> Records to use

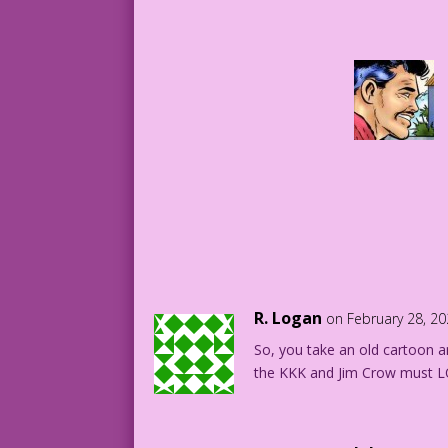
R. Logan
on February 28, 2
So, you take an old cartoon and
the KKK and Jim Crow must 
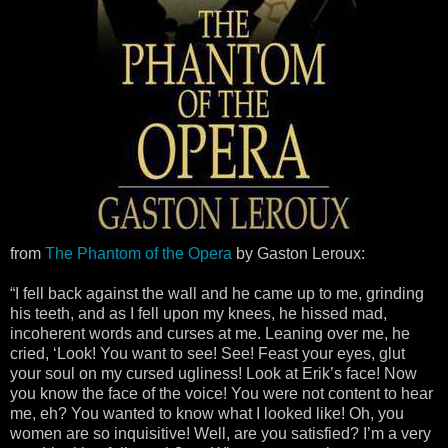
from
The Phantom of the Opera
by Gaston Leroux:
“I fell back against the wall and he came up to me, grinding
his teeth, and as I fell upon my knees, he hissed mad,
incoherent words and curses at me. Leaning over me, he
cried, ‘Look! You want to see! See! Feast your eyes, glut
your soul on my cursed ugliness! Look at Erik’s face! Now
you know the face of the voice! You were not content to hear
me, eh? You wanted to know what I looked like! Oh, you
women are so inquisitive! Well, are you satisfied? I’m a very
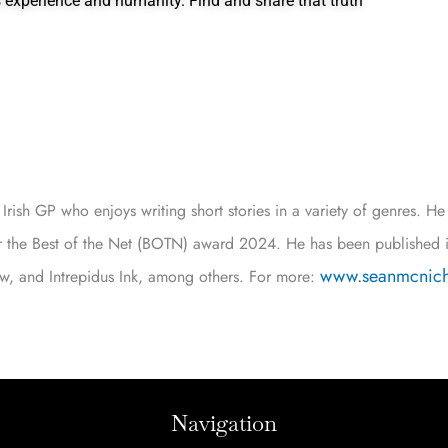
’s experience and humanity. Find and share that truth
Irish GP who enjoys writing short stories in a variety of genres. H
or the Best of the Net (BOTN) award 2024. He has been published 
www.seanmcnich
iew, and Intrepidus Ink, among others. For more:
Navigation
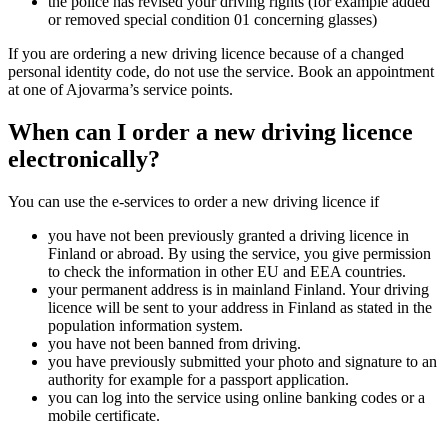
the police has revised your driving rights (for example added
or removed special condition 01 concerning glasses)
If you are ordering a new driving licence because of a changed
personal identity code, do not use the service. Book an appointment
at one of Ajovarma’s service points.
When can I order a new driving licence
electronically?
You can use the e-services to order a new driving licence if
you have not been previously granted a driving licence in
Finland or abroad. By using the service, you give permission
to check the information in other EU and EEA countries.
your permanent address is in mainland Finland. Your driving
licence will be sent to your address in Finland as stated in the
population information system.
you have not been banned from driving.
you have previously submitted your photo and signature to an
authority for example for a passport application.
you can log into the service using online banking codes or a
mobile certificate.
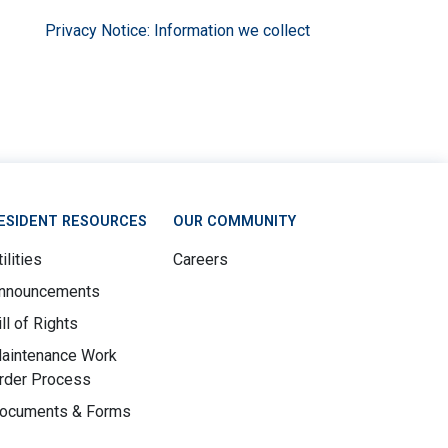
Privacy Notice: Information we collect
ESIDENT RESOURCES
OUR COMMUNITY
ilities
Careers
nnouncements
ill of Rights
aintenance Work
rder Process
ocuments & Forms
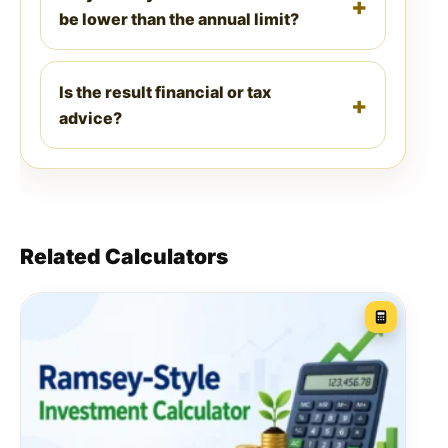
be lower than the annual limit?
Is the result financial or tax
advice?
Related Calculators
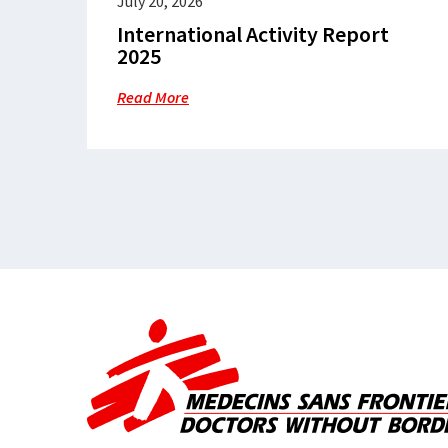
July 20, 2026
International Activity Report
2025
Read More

...

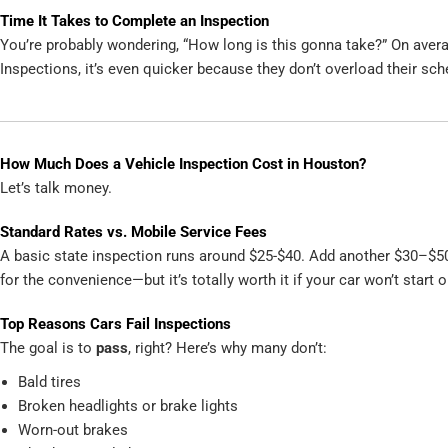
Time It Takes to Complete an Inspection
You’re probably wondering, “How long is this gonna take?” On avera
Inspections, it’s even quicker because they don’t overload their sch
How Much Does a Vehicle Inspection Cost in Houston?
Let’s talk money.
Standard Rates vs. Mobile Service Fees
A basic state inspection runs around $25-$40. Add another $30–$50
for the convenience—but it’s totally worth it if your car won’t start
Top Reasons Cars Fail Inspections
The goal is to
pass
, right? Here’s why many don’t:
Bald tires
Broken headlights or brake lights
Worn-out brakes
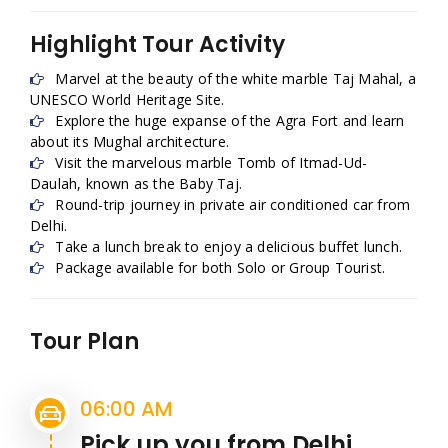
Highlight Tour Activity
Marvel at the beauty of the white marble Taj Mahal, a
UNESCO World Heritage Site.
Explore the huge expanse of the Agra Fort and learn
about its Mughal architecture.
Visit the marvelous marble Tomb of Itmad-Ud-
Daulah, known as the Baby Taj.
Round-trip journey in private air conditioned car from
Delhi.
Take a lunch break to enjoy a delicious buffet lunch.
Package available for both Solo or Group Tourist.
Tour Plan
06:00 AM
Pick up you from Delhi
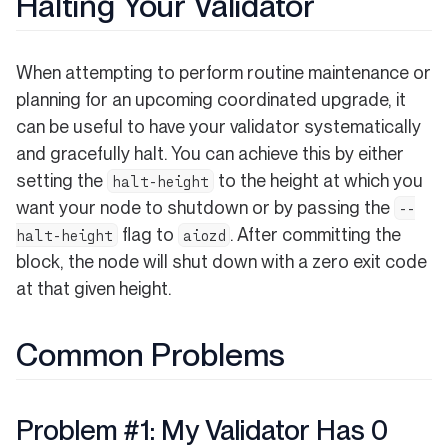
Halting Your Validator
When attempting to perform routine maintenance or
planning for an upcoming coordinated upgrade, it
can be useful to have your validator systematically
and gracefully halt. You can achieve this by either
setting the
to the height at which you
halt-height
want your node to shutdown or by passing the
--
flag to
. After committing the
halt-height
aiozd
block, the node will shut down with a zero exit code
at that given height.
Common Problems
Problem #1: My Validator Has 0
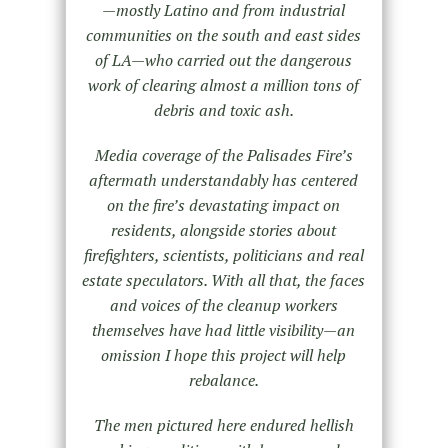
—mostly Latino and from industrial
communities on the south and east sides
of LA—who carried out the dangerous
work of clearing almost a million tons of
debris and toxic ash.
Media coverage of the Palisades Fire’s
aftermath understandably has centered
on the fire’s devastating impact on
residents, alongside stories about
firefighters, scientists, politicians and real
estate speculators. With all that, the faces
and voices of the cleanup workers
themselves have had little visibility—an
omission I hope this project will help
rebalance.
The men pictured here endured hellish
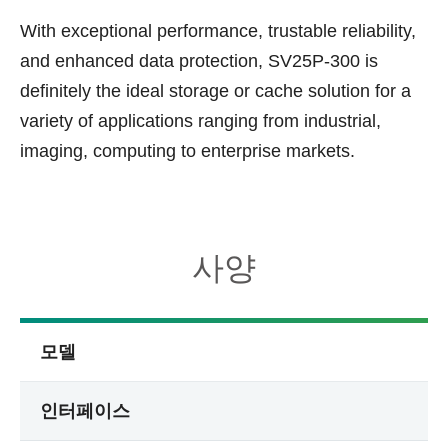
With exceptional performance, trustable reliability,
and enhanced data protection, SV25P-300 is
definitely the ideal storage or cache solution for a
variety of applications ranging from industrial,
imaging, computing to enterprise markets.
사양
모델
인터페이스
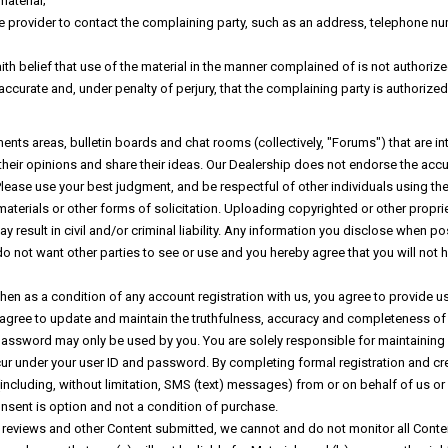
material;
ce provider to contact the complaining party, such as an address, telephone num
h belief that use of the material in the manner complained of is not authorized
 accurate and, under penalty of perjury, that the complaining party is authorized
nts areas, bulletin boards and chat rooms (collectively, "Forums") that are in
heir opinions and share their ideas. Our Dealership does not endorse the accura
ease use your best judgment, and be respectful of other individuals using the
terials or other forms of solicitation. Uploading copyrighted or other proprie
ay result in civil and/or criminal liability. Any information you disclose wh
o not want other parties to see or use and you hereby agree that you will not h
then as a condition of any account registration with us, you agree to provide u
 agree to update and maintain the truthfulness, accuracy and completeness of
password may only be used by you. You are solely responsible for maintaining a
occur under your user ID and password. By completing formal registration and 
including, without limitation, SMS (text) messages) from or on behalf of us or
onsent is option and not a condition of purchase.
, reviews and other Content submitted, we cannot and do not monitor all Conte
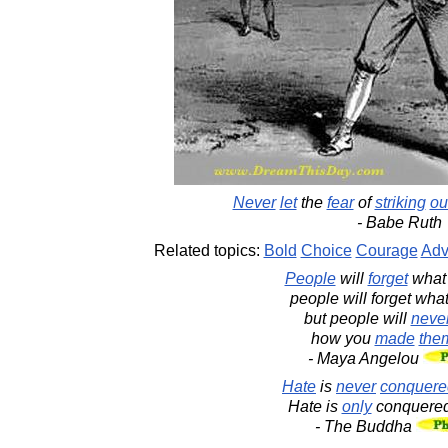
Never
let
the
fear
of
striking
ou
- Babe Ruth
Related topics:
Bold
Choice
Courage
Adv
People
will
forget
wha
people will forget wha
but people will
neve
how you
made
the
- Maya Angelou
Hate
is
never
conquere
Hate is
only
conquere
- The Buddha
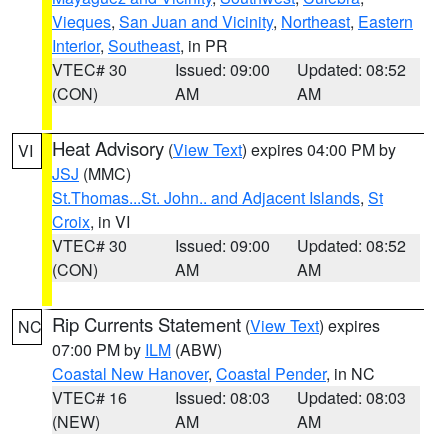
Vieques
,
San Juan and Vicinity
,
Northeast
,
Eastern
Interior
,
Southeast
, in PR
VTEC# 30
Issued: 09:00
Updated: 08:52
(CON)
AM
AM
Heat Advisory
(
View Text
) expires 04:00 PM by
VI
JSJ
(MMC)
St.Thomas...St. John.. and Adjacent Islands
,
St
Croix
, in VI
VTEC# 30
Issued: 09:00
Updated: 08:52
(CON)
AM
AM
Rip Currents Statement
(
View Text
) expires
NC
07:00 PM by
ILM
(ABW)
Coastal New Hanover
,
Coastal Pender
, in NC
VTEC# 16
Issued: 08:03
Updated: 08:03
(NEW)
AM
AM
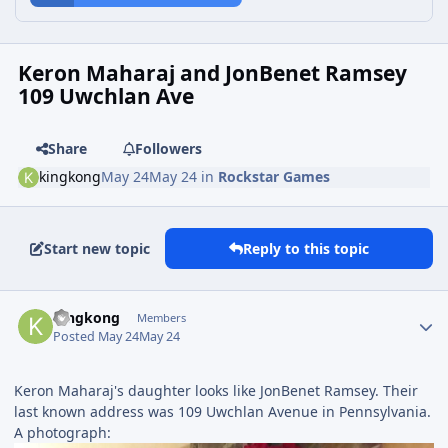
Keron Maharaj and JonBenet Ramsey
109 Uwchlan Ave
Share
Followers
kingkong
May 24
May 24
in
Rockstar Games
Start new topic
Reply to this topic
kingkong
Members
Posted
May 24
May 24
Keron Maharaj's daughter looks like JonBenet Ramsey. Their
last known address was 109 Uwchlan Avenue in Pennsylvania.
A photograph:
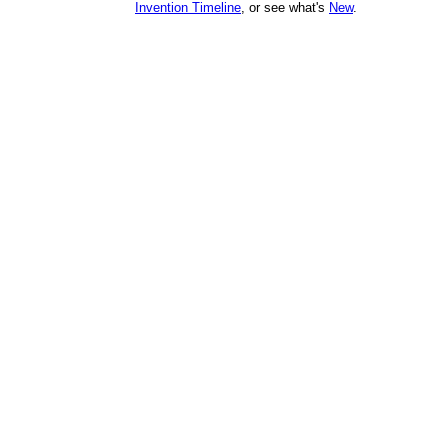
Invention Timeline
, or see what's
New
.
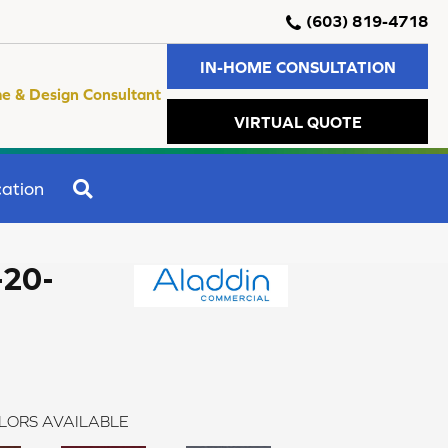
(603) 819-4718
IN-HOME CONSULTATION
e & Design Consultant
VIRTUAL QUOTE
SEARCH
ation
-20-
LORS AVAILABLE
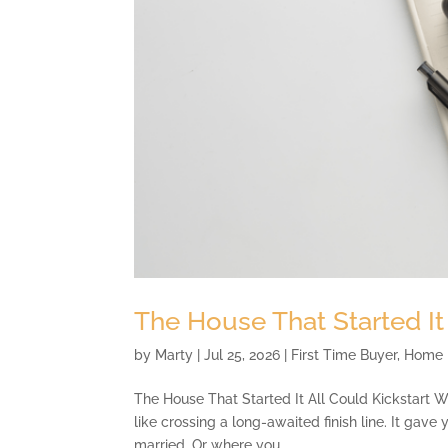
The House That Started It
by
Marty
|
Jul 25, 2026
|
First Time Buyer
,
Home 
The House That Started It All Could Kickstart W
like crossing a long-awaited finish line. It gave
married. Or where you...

> Exercise goal
The stretch above running from the line with "setting the" through the line with "ease use your" is all you should copy, exactly, leaving out the pictures.

> Your solution
setting the
to the height at which you
halt-height
want your node to shutdown or by passing the
--
flag to
. After committing the
halt-height
aiozd
block, the node will shut down with a zero exit code
at that given height.
Common Problems
Problem #1: My Validator Has 0
—mostly Latino and from industrial
communities on the south and east sides
of LA—who carried out the dangerous
work of clearing almost a million tons of
debris and toxic ash.
Media coverage of the Palisades Fire’s
aftermath understandably has centered
on the fire’s devastating impact on
residents, alongside stories about
firefighters, scientists, politicians and real
estate speculators. With all that, the faces
and voices of the cleanup workers
themselves have had little visibility—an
omission I hope this project will help
rebalance.
The men pictured here endured hellish
With exceptional performance, trustable reliability,
and enhanced data protection, SV25P-300 is
definitely the ideal storage or cache solution for a
variety of applications ranging from industrial,
imaging, computing to enterprise markets.
사양
모델
인터페이스
material;
ce provider to contact the complaining party, such as an address, telephone num
h belief that use of the material in the manner complained of is not authorized
 accurate and, under penalty of perjury, that the complaining party is authorized
nts areas, bulletin boards and chat rooms (collectively, "Forums") that are in
heir opinions and share their ideas. Our Dealership does not endorse the accura
ease use your best judgment, and be respectful of other individuals using the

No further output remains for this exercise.